[Transcribed page contents]
+-------+

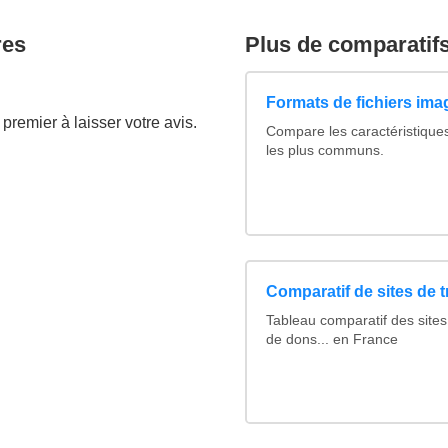
res
Plus de comparatif
Formats de fichiers imag
premier à laisser votre avis.
Compare les caractéristique
les plus communs.
Comparatif de sites de 
Tableau comparatif des sites
de dons... en France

+-------+

Problem statement:
Return all of the data exactly as written, and drop the pictures.

Result of this exercise:
res
Plus de comparatif
Formats de fichiers imag
premier à laisser votre avis.
Compare les caractéristique
les plus communs.
Comparatif de sites de 
Tableau comparatif des sites
de dons... en France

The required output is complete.